The Pine Tree Results PAC had already spent nearly $4 million on ads attacking Platner as of May 20, according to FEC data. As Sludge’s reporting notes, “Rather than engaging with policy, the ads are exclusively focused on personal attacks against Platner, digging up comments the candidate made online going back as far as 2013.”

So far, attempts to mire Platner in personal scandal have done little to blunt the momentum of his populist campaign. A poll from the University of New Hampshire in late May showed him leading the incumbent by a nine-point margin among likely voters and other polls show similar advantages.

It can be expected that the PACs attacking Platner will make a meal out of recent reports from The Wall Street Journal and The New York Times that probe into the private details of his marriage.

But noting the failure of past attempts to drown Platner in controversy, Lever News founder David Sirota questioned in a piece on Monday if these sorts of “character” attacks even work in an age of politics defined by rapacious corporate greed and corruption.

He noted how Sen. Chris Murphy (D-Ct.) and Rep. Ro Khanna (D-Calif.) responded to recent questions from news outlets about whether Platner’s controversies mean he’s failed to “pass the character test.” Murphy responded that “character involves standing up to people who are bankrupting and corrupting this country,” while Khanna lauded Platner for “having the character to stand up against the war in Iran, against genocide, and against an unfair and lopsided economy.”

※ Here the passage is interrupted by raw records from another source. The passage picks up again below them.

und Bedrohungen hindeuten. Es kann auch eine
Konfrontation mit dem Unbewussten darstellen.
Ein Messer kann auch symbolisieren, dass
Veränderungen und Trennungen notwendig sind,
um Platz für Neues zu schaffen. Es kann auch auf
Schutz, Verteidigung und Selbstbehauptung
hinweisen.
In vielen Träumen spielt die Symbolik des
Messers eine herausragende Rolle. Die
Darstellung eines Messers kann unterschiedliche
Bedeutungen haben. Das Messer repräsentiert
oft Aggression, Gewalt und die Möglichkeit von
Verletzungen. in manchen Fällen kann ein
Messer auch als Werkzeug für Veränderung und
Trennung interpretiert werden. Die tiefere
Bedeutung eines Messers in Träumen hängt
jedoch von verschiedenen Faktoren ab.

This response, Sirota said, hinted that the country could be entering a new political paradigm—“a reality in which many voters are so economically pulverized and politically disillusioned that they now define ‘character’ in a politician solely as whether or not they are single-mindedly focused on destroying oligarchy and ending corruption.”

“It is, potentially, a new era in which voters who can’t afford anything and who feel totally ignored by their government have reimagined their entire definition of political ‘character’ on economic/anti-corruption terms—rather than on old definitions of personal moral rectitude,” he wrote. “In this potential new reality, the personal shortcomings of individual politicians—which often have little effect on voters’ actual lives—are less important and electorally salient than the policies those politicians support and oppose."

“And such a shift,” he added, "would make sense in the current moment.”